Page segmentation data

━━━━━━━━━━

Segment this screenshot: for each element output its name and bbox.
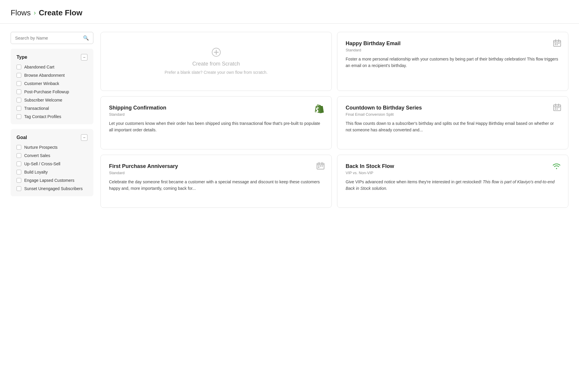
svg-rect-17 bbox=[557, 107, 558, 108]
main-layout: 🔍 Type − Abandoned Cart Browse Abandonme… bbox=[0, 24, 579, 216]
svg-rect-16 bbox=[555, 107, 556, 108]
filter-item-tag-contact[interactable]: Tag Contact Profiles bbox=[17, 114, 87, 119]
checkbox-transactional[interactable] bbox=[17, 106, 21, 111]
breadcrumb-arrow-icon: › bbox=[34, 9, 36, 17]
sidebar: 🔍 Type − Abandoned Cart Browse Abandonme… bbox=[11, 32, 93, 201]
anniversary-calendar-icon bbox=[317, 162, 324, 172]
goal-filter-title: Goal bbox=[17, 135, 27, 140]
svg-rect-26 bbox=[320, 166, 321, 166]
shipping-confirmation-subtitle: Standard bbox=[109, 112, 323, 117]
label-browse-abandonment: Browse Abandonment bbox=[24, 73, 65, 78]
goal-filter-section: Goal − Nurture Prospects Convert Sales U… bbox=[11, 129, 93, 196]
countdown-birthday-title: Countdown to Birthday Series bbox=[346, 105, 560, 111]
svg-rect-19 bbox=[555, 109, 556, 110]
goal-filter-header: Goal − bbox=[17, 134, 87, 141]
happy-birthday-desc: Foster a more personal relationship with… bbox=[346, 56, 560, 69]
wifi-icon bbox=[552, 162, 561, 171]
goal-filter-items: Nurture Prospects Convert Sales Up-Sell … bbox=[17, 145, 87, 191]
checkbox-nurture[interactable] bbox=[17, 145, 21, 150]
checkbox-convert-sales[interactable] bbox=[17, 153, 21, 158]
filter-item-sunset[interactable]: Sunset Unengaged Subscribers bbox=[17, 186, 87, 191]
filter-item-build-loyalty[interactable]: Build Loyalty bbox=[17, 170, 87, 174]
checkbox-upsell[interactable] bbox=[17, 161, 21, 166]
countdown-calendar-icon bbox=[553, 104, 561, 113]
first-purchase-anniversary-desc: Celebrate the day someone first became a… bbox=[109, 179, 323, 192]
checkbox-abandoned-cart[interactable] bbox=[17, 65, 21, 69]
create-scratch-title: Create from Scratch bbox=[192, 61, 240, 67]
svg-rect-9 bbox=[558, 43, 560, 44]
first-purchase-anniversary-card[interactable]: First Purchase Anniversary Standard Cele… bbox=[100, 155, 332, 208]
search-input[interactable] bbox=[15, 35, 83, 40]
search-icon: 🔍 bbox=[83, 35, 89, 41]
countdown-birthday-desc: This flow counts down to a subscriber's … bbox=[346, 120, 560, 133]
checkbox-build-loyalty[interactable] bbox=[17, 170, 21, 174]
breadcrumb-flows[interactable]: Flows bbox=[11, 8, 31, 17]
calendar-icon bbox=[553, 39, 561, 49]
create-scratch-desc: Prefer a blank slate? Create your own fl… bbox=[165, 69, 268, 76]
label-tag-contact: Tag Contact Profiles bbox=[24, 114, 61, 119]
svg-rect-28 bbox=[318, 167, 319, 168]
goal-filter-collapse[interactable]: − bbox=[81, 134, 87, 141]
label-sunset: Sunset Unengaged Subscribers bbox=[24, 186, 83, 191]
type-filter-items: Abandoned Cart Browse Abandonment Custom… bbox=[17, 65, 87, 119]
back-in-stock-subtitle: VIP vs. Non-VIP bbox=[346, 171, 560, 175]
filter-item-upsell[interactable]: Up-Sell / Cross-Sell bbox=[17, 161, 87, 166]
filter-item-nurture[interactable]: Nurture Prospects bbox=[17, 145, 87, 150]
svg-rect-7 bbox=[555, 43, 556, 44]
svg-rect-20 bbox=[557, 109, 558, 110]
filter-item-abandoned-cart[interactable]: Abandoned Cart bbox=[17, 65, 87, 69]
page-header: Flows › Create Flow bbox=[0, 0, 579, 24]
back-in-stock-card[interactable]: Back In Stock Flow VIP vs. Non-VIP Give … bbox=[337, 155, 568, 208]
checkbox-tag-contact[interactable] bbox=[17, 114, 21, 119]
svg-rect-25 bbox=[318, 166, 319, 166]
filter-item-convert-sales[interactable]: Convert Sales bbox=[17, 153, 87, 158]
first-purchase-anniversary-subtitle: Standard bbox=[109, 171, 323, 175]
filter-item-subscriber-welcome[interactable]: Subscriber Welcome bbox=[17, 98, 87, 102]
checkbox-customer-winback[interactable] bbox=[17, 81, 21, 86]
label-upsell: Up-Sell / Cross-Sell bbox=[24, 161, 60, 166]
create-from-scratch-card[interactable]: Create from Scratch Prefer a blank slate… bbox=[100, 32, 332, 91]
happy-birthday-subtitle: Standard bbox=[346, 48, 560, 52]
first-purchase-anniversary-title: First Purchase Anniversary bbox=[109, 163, 323, 169]
countdown-birthday-card[interactable]: Countdown to Birthday Series Final Email… bbox=[337, 96, 568, 149]
checkbox-post-purchase[interactable] bbox=[17, 89, 21, 94]
filter-item-browse-abandonment[interactable]: Browse Abandonment bbox=[17, 73, 87, 78]
type-filter-section: Type − Abandoned Cart Browse Abandonment… bbox=[11, 49, 93, 124]
label-transactional: Transactional bbox=[24, 106, 49, 111]
countdown-birthday-subtitle: Final Email Conversion Split bbox=[346, 112, 560, 117]
shopify-icon bbox=[314, 104, 324, 117]
breadcrumb-current: Create Flow bbox=[39, 8, 82, 17]
type-filter-header: Type − bbox=[17, 54, 87, 61]
back-in-stock-desc: Give VIPs advanced notice when items the… bbox=[346, 179, 560, 192]
filter-item-engage-lapsed[interactable]: Engage Lapsed Customers bbox=[17, 178, 87, 183]
svg-rect-11 bbox=[557, 44, 558, 45]
label-post-purchase: Post-Purchase Followup bbox=[24, 89, 69, 94]
shipping-confirmation-desc: Let your customers know when their order… bbox=[109, 120, 323, 133]
checkbox-engage-lapsed[interactable] bbox=[17, 178, 21, 183]
shipping-confirmation-card[interactable]: Shipping Confirmation Standard Let your … bbox=[100, 96, 332, 149]
checkbox-sunset[interactable] bbox=[17, 186, 21, 191]
create-scratch-plus-icon bbox=[212, 48, 221, 59]
label-convert-sales: Convert Sales bbox=[24, 153, 50, 158]
type-filter-collapse[interactable]: − bbox=[81, 54, 87, 61]
label-nurture: Nurture Prospects bbox=[24, 145, 58, 150]
checkbox-browse-abandonment[interactable] bbox=[17, 73, 21, 78]
checkbox-subscriber-welcome[interactable] bbox=[17, 98, 21, 102]
svg-rect-27 bbox=[322, 166, 323, 166]
happy-birthday-title: Happy Birthday Email bbox=[346, 40, 560, 47]
label-engage-lapsed: Engage Lapsed Customers bbox=[24, 178, 74, 183]
breadcrumb: Flows › Create Flow bbox=[11, 8, 568, 17]
happy-birthday-card[interactable]: Happy Birthday Email Standard Foster a m… bbox=[337, 32, 568, 91]
search-box[interactable]: 🔍 bbox=[11, 32, 93, 44]
svg-rect-8 bbox=[557, 43, 558, 44]
filter-item-customer-winback[interactable]: Customer Winback bbox=[17, 81, 87, 86]
cards-grid: Create from Scratch Prefer a blank slate… bbox=[100, 32, 568, 208]
label-build-loyalty: Build Loyalty bbox=[24, 170, 48, 174]
label-customer-winback: Customer Winback bbox=[24, 81, 59, 86]
filter-item-transactional[interactable]: Transactional bbox=[17, 106, 87, 111]
shipping-confirmation-title: Shipping Confirmation bbox=[109, 105, 323, 111]
type-filter-title: Type bbox=[17, 55, 27, 60]
filter-item-post-purchase[interactable]: Post-Purchase Followup bbox=[17, 89, 87, 94]
label-abandoned-cart: Abandoned Cart bbox=[24, 65, 54, 69]
svg-rect-10 bbox=[555, 44, 556, 45]
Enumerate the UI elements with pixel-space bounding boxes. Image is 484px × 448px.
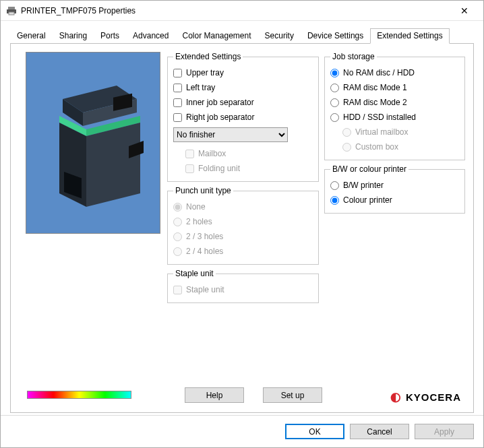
content-area: General Sharing Ports Advanced Color Man…	[1, 21, 483, 413]
color-spectrum-bar	[27, 391, 131, 399]
tab-sharing[interactable]: Sharing	[53, 28, 94, 44]
printer-icon	[6, 5, 17, 16]
setup-button[interactable]: Set up	[263, 387, 322, 403]
job-storage-legend: Job storage	[330, 52, 377, 61]
ram-mode1-radio[interactable]: RAM disc Mode 1	[330, 80, 459, 95]
job-storage-group: Job storage No RAM disc / HDD RAM disc M…	[324, 52, 465, 160]
tab-extended-settings[interactable]: Extended Settings	[370, 28, 449, 44]
window-title: PRINTER_TMPF075 Properties	[21, 6, 451, 15]
dialog-footer: OK Cancel Apply	[1, 415, 483, 447]
printer-preview-image	[26, 52, 160, 234]
hdd-ssd-radio[interactable]: HDD / SSD installed	[330, 110, 459, 125]
apply-button[interactable]: Apply	[415, 424, 474, 439]
colour-printer-radio[interactable]: Colour printer	[330, 193, 459, 207]
tab-advanced[interactable]: Advanced	[126, 28, 175, 44]
upper-tray-checkbox[interactable]: Upper tray	[173, 65, 313, 80]
left-tray-checkbox[interactable]: Left tray	[173, 80, 313, 95]
extended-settings-legend: Extended Settings	[173, 52, 243, 61]
svg-rect-0	[8, 7, 15, 9]
staple-unit-group: Staple unit Staple unit	[167, 269, 319, 303]
finisher-select[interactable]: No finisher	[173, 127, 288, 142]
cancel-button[interactable]: Cancel	[350, 424, 409, 439]
kyocera-logo: ◐ KYOCERA	[390, 389, 461, 404]
punch-unit-group: Punch unit type None 2 holes 2 / 3 holes…	[167, 186, 319, 265]
right-job-separator-checkbox[interactable]: Right job separator	[173, 110, 313, 125]
inner-job-separator-checkbox[interactable]: Inner job separator	[173, 95, 313, 110]
punch-unit-legend: Punch unit type	[173, 186, 233, 195]
properties-window: PRINTER_TMPF075 Properties ✕ General Sha…	[0, 0, 484, 448]
bw-color-legend: B/W or colour printer	[330, 164, 409, 174]
tab-security[interactable]: Security	[258, 28, 301, 44]
extended-settings-group: Extended Settings Upper tray Left tray I…	[167, 52, 319, 182]
titlebar: PRINTER_TMPF075 Properties ✕	[1, 1, 483, 21]
virtual-mailbox-radio: Virtual mailbox	[330, 125, 459, 139]
punch-24holes-radio: 2 / 4 holes	[173, 244, 313, 259]
custom-box-radio: Custom box	[330, 139, 459, 154]
staple-unit-checkbox: Staple unit	[173, 282, 313, 297]
punch-2holes-radio: 2 holes	[173, 214, 313, 229]
svg-rect-2	[9, 12, 14, 15]
tab-color-management[interactable]: Color Management	[175, 28, 258, 44]
tab-ports[interactable]: Ports	[94, 28, 126, 44]
ram-mode2-radio[interactable]: RAM disc Mode 2	[330, 95, 459, 110]
staple-unit-legend: Staple unit	[173, 269, 216, 278]
punch-23holes-radio: 2 / 3 holes	[173, 229, 313, 244]
close-icon[interactable]: ✕	[451, 5, 478, 16]
ok-button[interactable]: OK	[285, 424, 344, 439]
tab-strip: General Sharing Ports Advanced Color Man…	[10, 28, 474, 44]
help-button[interactable]: Help	[185, 387, 244, 403]
tab-general[interactable]: General	[10, 28, 53, 44]
punch-none-radio: None	[173, 199, 313, 214]
mailbox-checkbox: Mailbox	[173, 146, 313, 161]
folding-unit-checkbox: Folding unit	[173, 161, 313, 176]
bw-color-group: B/W or colour printer B/W printer Colour…	[324, 164, 465, 214]
tab-device-settings[interactable]: Device Settings	[301, 28, 370, 44]
bw-printer-radio[interactable]: B/W printer	[330, 178, 459, 193]
tab-panel: Extended Settings Upper tray Left tray I…	[10, 44, 474, 413]
kyocera-logo-icon: ◐	[390, 389, 402, 404]
no-ram-hdd-radio[interactable]: No RAM disc / HDD	[330, 65, 459, 80]
svg-marker-9	[86, 123, 140, 207]
kyocera-logo-text: KYOCERA	[406, 391, 461, 403]
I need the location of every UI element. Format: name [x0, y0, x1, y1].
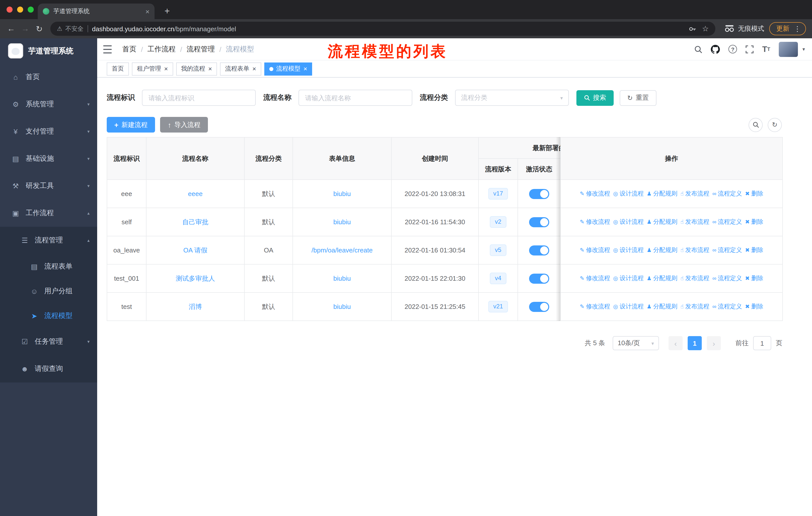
form-info-link[interactable]: biubiu: [333, 303, 351, 310]
security-indicator[interactable]: ⚠ 不安全: [57, 24, 84, 33]
goto-page-input[interactable]: [753, 336, 771, 350]
action-publish[interactable]: ☝发布流程: [680, 303, 709, 311]
sidebar-item-process-form[interactable]: ▤流程表单: [0, 254, 97, 279]
sidebar-item-infrastructure[interactable]: ▤基础设施▾: [0, 145, 97, 172]
process-name-link[interactable]: 测试多审批人: [176, 274, 215, 282]
process-name-input[interactable]: [298, 90, 412, 106]
process-name-link[interactable]: eeee: [188, 190, 203, 197]
form-info-link[interactable]: biubiu: [333, 190, 351, 197]
page-number-button[interactable]: 1: [688, 336, 702, 350]
new-tab-button[interactable]: +: [161, 5, 173, 17]
action-delete[interactable]: ✖删除: [745, 274, 763, 283]
action-definition[interactable]: ∞流程定义: [712, 218, 742, 226]
app-logo[interactable]: 芋道管理系统: [0, 38, 97, 63]
action-modify[interactable]: ✎修改流程: [580, 303, 610, 311]
sidebar-item-payment-management[interactable]: ¥支付管理▾: [0, 118, 97, 145]
bookmark-star-icon[interactable]: ☆: [702, 24, 709, 33]
avatar[interactable]: [779, 42, 798, 57]
browser-menu-icon[interactable]: ⋮: [794, 25, 801, 33]
forward-button[interactable]: →: [18, 22, 32, 36]
action-definition[interactable]: ∞流程定义: [712, 274, 742, 283]
github-icon[interactable]: [711, 45, 720, 54]
action-publish[interactable]: ☝发布流程: [680, 274, 709, 283]
sidebar-item-home[interactable]: ⌂首页: [0, 63, 97, 91]
action-delete[interactable]: ✖删除: [745, 218, 763, 226]
action-assign[interactable]: ♟分配规则: [647, 218, 677, 226]
sidebar-item-leave-query[interactable]: ☻请假查询: [0, 355, 97, 382]
action-modify[interactable]: ✎修改流程: [580, 190, 610, 198]
back-button[interactable]: ←: [4, 22, 18, 36]
action-publish[interactable]: ☝发布流程: [680, 246, 709, 255]
fullscreen-icon[interactable]: [746, 45, 754, 53]
breadcrumb-item[interactable]: 流程管理: [187, 45, 215, 54]
window-minimize-button[interactable]: [17, 6, 23, 12]
reload-button[interactable]: ↻: [32, 22, 46, 36]
tag-close-icon[interactable]: ×: [252, 65, 256, 72]
page-size-select[interactable]: 10条/页 ▾: [613, 336, 659, 350]
window-zoom-button[interactable]: [28, 6, 34, 12]
action-design[interactable]: ◎设计流程: [613, 190, 644, 198]
help-icon[interactable]: ?: [728, 45, 737, 53]
action-assign[interactable]: ♟分配规则: [647, 190, 677, 198]
action-modify[interactable]: ✎修改流程: [580, 218, 610, 226]
import-process-button[interactable]: ↑ 导入流程: [160, 117, 208, 133]
process-key-input[interactable]: [142, 90, 256, 106]
page-tag-1[interactable]: 租户管理×: [132, 62, 173, 75]
action-assign[interactable]: ♟分配规则: [647, 274, 677, 283]
window-close-button[interactable]: [6, 6, 12, 12]
action-definition[interactable]: ∞流程定义: [712, 246, 742, 254]
sidebar-item-process-model[interactable]: ➤流程模型: [0, 303, 97, 328]
action-modify[interactable]: ✎修改流程: [580, 246, 610, 255]
action-delete[interactable]: ✖删除: [745, 190, 763, 198]
tab-close-icon[interactable]: ×: [145, 8, 149, 15]
action-definition[interactable]: ∞流程定义: [712, 189, 742, 198]
active-toggle[interactable]: [529, 273, 549, 283]
hamburger-icon[interactable]: [103, 43, 115, 55]
breadcrumb-item[interactable]: 工作流程: [147, 45, 176, 54]
page-tag-3[interactable]: 流程表单×: [220, 62, 261, 75]
action-design[interactable]: ◎设计流程: [613, 218, 644, 226]
action-design[interactable]: ◎设计流程: [613, 303, 644, 311]
create-process-button[interactable]: + 新建流程: [107, 117, 155, 133]
action-design[interactable]: ◎设计流程: [613, 274, 644, 283]
page-tag-4[interactable]: 流程模型×: [264, 62, 312, 75]
sidebar-item-process-management[interactable]: ☰流程管理▴: [0, 227, 97, 254]
form-info-link[interactable]: biubiu: [333, 218, 351, 226]
active-toggle[interactable]: [529, 245, 549, 255]
address-bar[interactable]: ⚠ 不安全 dashboard.yudao.iocoder.cn/bpm/man…: [50, 22, 715, 36]
reset-button[interactable]: ↻ 重置: [620, 90, 657, 106]
process-name-link[interactable]: 自己审批: [182, 218, 208, 225]
category-select[interactable]: 流程分类 ▾: [455, 90, 569, 106]
browser-tab[interactable]: 芋道管理系统 ×: [38, 3, 154, 19]
tag-close-icon[interactable]: ×: [303, 65, 307, 72]
action-modify[interactable]: ✎修改流程: [580, 274, 610, 283]
action-design[interactable]: ◎设计流程: [613, 246, 644, 255]
search-icon[interactable]: [694, 45, 702, 53]
table-refresh-button[interactable]: ↻: [768, 118, 782, 132]
search-button[interactable]: 搜索: [576, 90, 614, 106]
sidebar-item-workflow[interactable]: ▣工作流程▴: [0, 199, 97, 227]
active-toggle[interactable]: [529, 189, 549, 199]
tag-close-icon[interactable]: ×: [208, 65, 212, 72]
action-delete[interactable]: ✖删除: [745, 246, 763, 255]
tag-close-icon[interactable]: ×: [164, 65, 168, 72]
sidebar-item-system-management[interactable]: ⚙系统管理▾: [0, 91, 97, 118]
action-assign[interactable]: ♟分配规则: [647, 303, 677, 311]
page-tag-2[interactable]: 我的流程×: [176, 62, 217, 75]
active-toggle[interactable]: [529, 217, 549, 227]
next-page-button[interactable]: ›: [707, 336, 721, 350]
active-toggle[interactable]: [529, 302, 549, 312]
sidebar-item-task-management[interactable]: ☑任务管理▾: [0, 328, 97, 355]
action-delete[interactable]: ✖删除: [745, 303, 763, 311]
page-tag-0[interactable]: 首页: [107, 62, 129, 75]
action-publish[interactable]: ☝发布流程: [680, 218, 709, 226]
action-definition[interactable]: ∞流程定义: [712, 302, 742, 311]
font-size-icon[interactable]: TT: [762, 45, 770, 54]
password-key-icon[interactable]: [689, 25, 696, 32]
action-publish[interactable]: ☝发布流程: [680, 190, 709, 198]
table-search-button[interactable]: [749, 118, 763, 132]
form-info-link[interactable]: /bpm/oa/leave/create: [312, 246, 373, 254]
action-assign[interactable]: ♟分配规则: [647, 246, 677, 255]
form-info-link[interactable]: biubiu: [333, 275, 351, 282]
breadcrumb-item[interactable]: 首页: [122, 45, 137, 54]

━━━━━━━━━━

| What to do |
Lines above with "security" in them are the ones to copy.

| Response area |
tab-security[interactable]: Security	[258, 28, 301, 44]
security-indicator[interactable]: ⚠ 不安全: [57, 24, 84, 33]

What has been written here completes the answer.